JACKSONVILLE, Fla. – It’s a multi-state deadly meningitis outbreak. New numbers from the Centers for Disease Control and Prevention show 105 people in nine states, including Florida, have been infected by the rare, non-contagious form of fungal meningitis. Eight people have died.
All of the cases have one thing in common; the patients each received spinal steroid injections of medication from the New England Compounding Center (NECC) between May 21 and September 24. A precautionary voluntary recall of all NECC products has since been issued in coordination with the Food and Drug Administration (FDA).
"When we found out we had received lots of this tainted drug we started the investigation,” said Dr. Carina Blackmore, acting state epidemiologist with the Florida Department of Health.

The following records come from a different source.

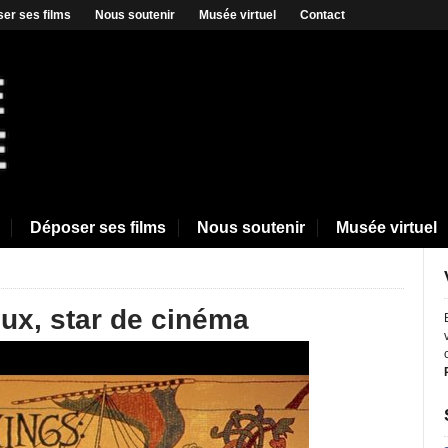
er ses films
Nous soutenir
Musée virtuel
Contact
Déposer ses films
Nous soutenir
Musée virtuel
ux, star de cinéma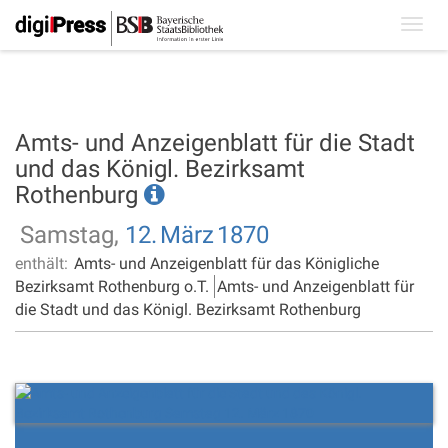
Toggl
navig
Amts- und Anzeigenblatt für die Stadt
und das Königl. Bezirksamt
Rothenburg
Samstag,
12.
März
1870
enthält:
Amts- und Anzeigenblatt für das Königliche
Bezirksamt Rothenburg o.T.
Amts- und Anzeigenblatt für
die Stadt und das Königl. Bezirksamt Rothenburg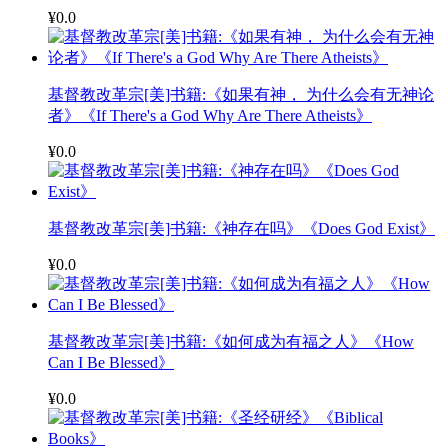
¥0.0
基督教改革宗[美]书籍:《如果有神， 为什么会有无神论
者》《If There's a God Why Are There Atheists》
¥0.0
基督教改革宗[美]书籍:《神存在吗》《Does God Exist》
¥0.0
基督教改革宗[美]书籍:《如何成为有福之人》《How
Can I Be Blessed》
¥0.0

A list from the Florida Department of Business and Professional Regulation (DBPR) shows more than 40 Florida facilities have ordered NECC products, including the Jacksonville Beach Surgery Center.
However, Timothy Beluscak, an administrator with the JBSC, says they no longer have any product from the NECC.
In a statement to Action News he said, “Jacksonville Beach Surgery Center has in the past used the New England Compounding Center for selected ophthalmic medication acquisition. As related to the current recall issue regarding methylprednisolone acetate, we have never ordered this medication from any compounding pharmacy. No patient at the JBSC has ever received this medication in a form compounded by a compounding center.”
But we’ve learned from the state that eight Florida facilities have been identified as having received shipments of the three contaminated steroid lots.
Interventional Rehab Center in Pensacola, FL
North County Surgicenter in Palm Beach, FL
Florida Pain Clinic in Ocala, FL
Marion Pain Management Center in Ocala, FL
Orlando Center for Outpatient Surgery in Orlando, FL
Pain Consultants of West Florida in Pensacola, FL
Surgery Center of Ocala in Ocala, FL
Surgical Park Center in Miami, FL.
According to the DBPR, two (Interventional Rehab Center and North County Surgicenter) have stated that they have not used these medications. But, the other six may have dispensed it to patients.
All four of the known Florida cases reside in Marion County.
However, health experts are not confident that the worst of the outbreak is over.
“I think it's likely we will see more cases. I think it’s difficult to assess where we are with this investigation at this time,” said Dr. Blackmore.
It may take anywhere from one to four weeks following a contaminated injection for patients to have symptoms of meningitis. Symptoms to look for include but are not limited to: fever, new or worsening headache, neck pain, nausea and/or new symptoms consistent with a stroke. If you think you may have any of these symptoms you should contact a medical professional immediately.
Drugs manufactured by compound pharmacies, like the NECC, do not have to go through FDA-mandated premarket approval. Instead, state health pharmacy boards are responsible for the oversight and licensing of these pharmacies.